UpValley Household Facilities supplies seniors with useful energy of legal professional information
A Power of Attorney, or POA, is a legal document that authorizes another person (known as an “agent”) to make important decisions on your behalf. The scope and duration of a POA can vary widely, meaning that they can be specified for any number of needs or circumstances. For example, at some POAs, an agent can manage your bank accounts when you are out of the country. others empower another person to make medical decisions on your behalf when you can no longer do so yourself. This type of POA can be used in conjunction with an advance directive or will stating what type of life support treatments you would or would not like to receive when you are in critical condition and unable to communicate your wishes.
Once set up, a will, power of attorney, and / or prior instruction can provide convenience and clarity in difficult times.
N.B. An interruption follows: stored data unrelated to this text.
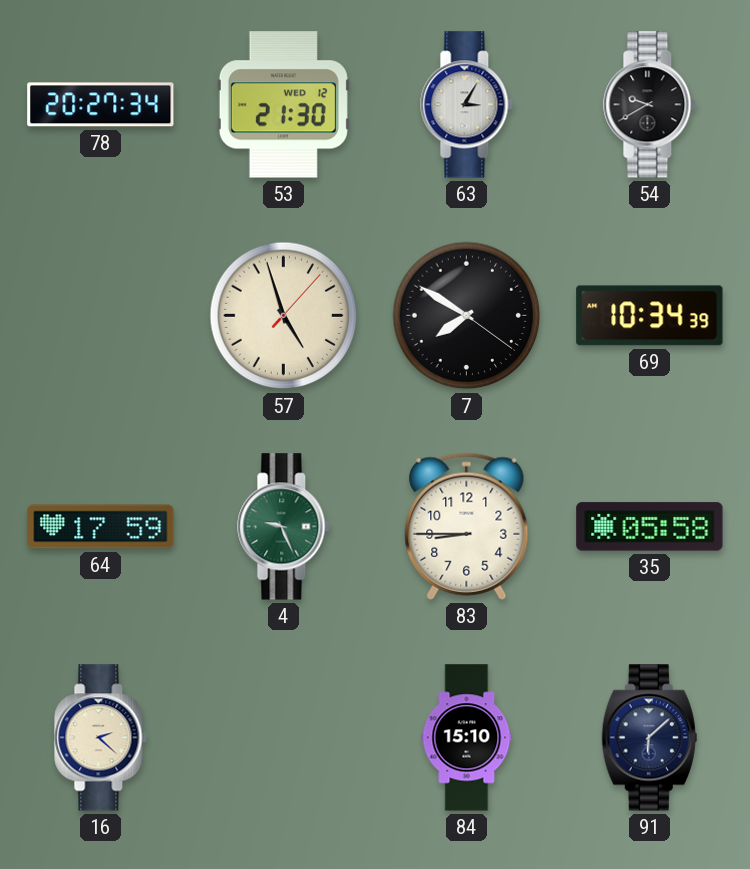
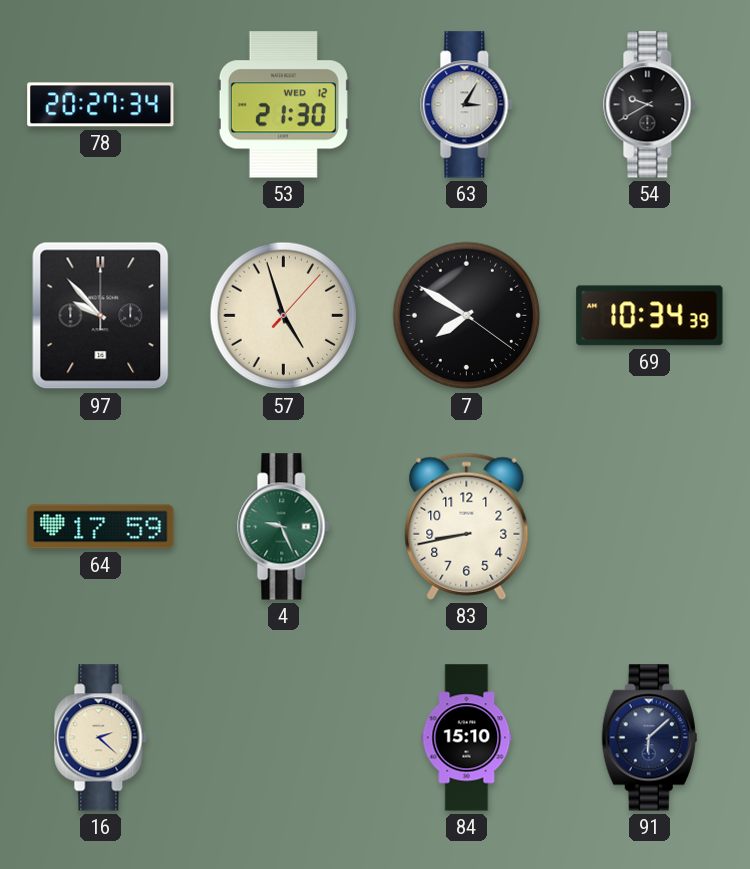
97: none -> 9:53
83: 8:45 -> 8:43
35: 05:58 -> none
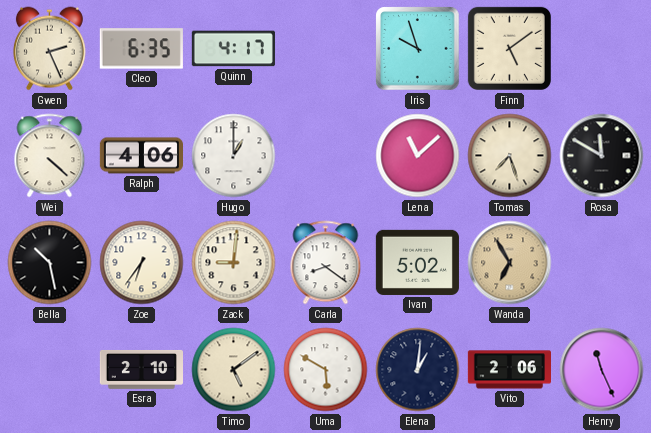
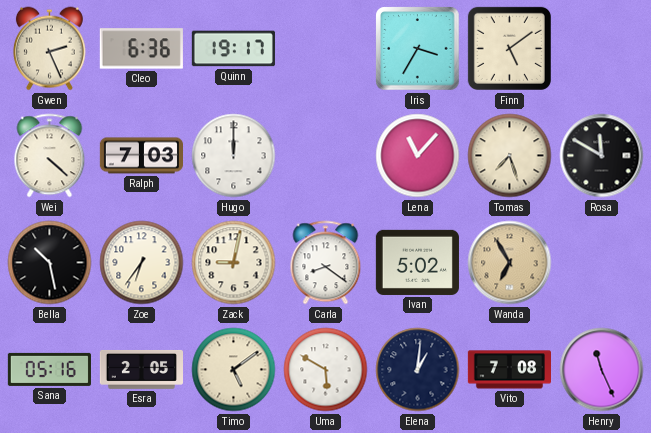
Cleo: 6:35 -> 6:36
Quinn: 4:17 -> 19:17
Iris: 9:57 -> 3:35
Ralph: 4:06 -> 7:03
Hugo: 1:00 -> 12:00
Lena: 11:08 -> 11:07
Zack: 9:01 -> 9:02
Sana: none -> 05:16
Esra: 2:10 -> 2:05
Vito: 2:06 -> 7:08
Linda was deeply relieved to know everything was fine when the time had indeed come to make important decisions about her husband’s health care that he could no longer make for himself. She put the legal documents on the refrigerator so that they could be clearly seen by every healthcare provider and nurse who entered her home, and allowed herself to simply focus on being with her husband.
As with any legal document, however, it is important to carefully consider entering into a power of attorney agreement. Because a POA gives significant decision-making power, it can be abused if it falls into the wrong hands – and this type of document has been used in cases of abuse by the elderly. However, if the nominated agent is someone you know well and trust that they are acting in your best interests, a power of attorney and prior instruction can be valuable tools to help you make your wishes come true.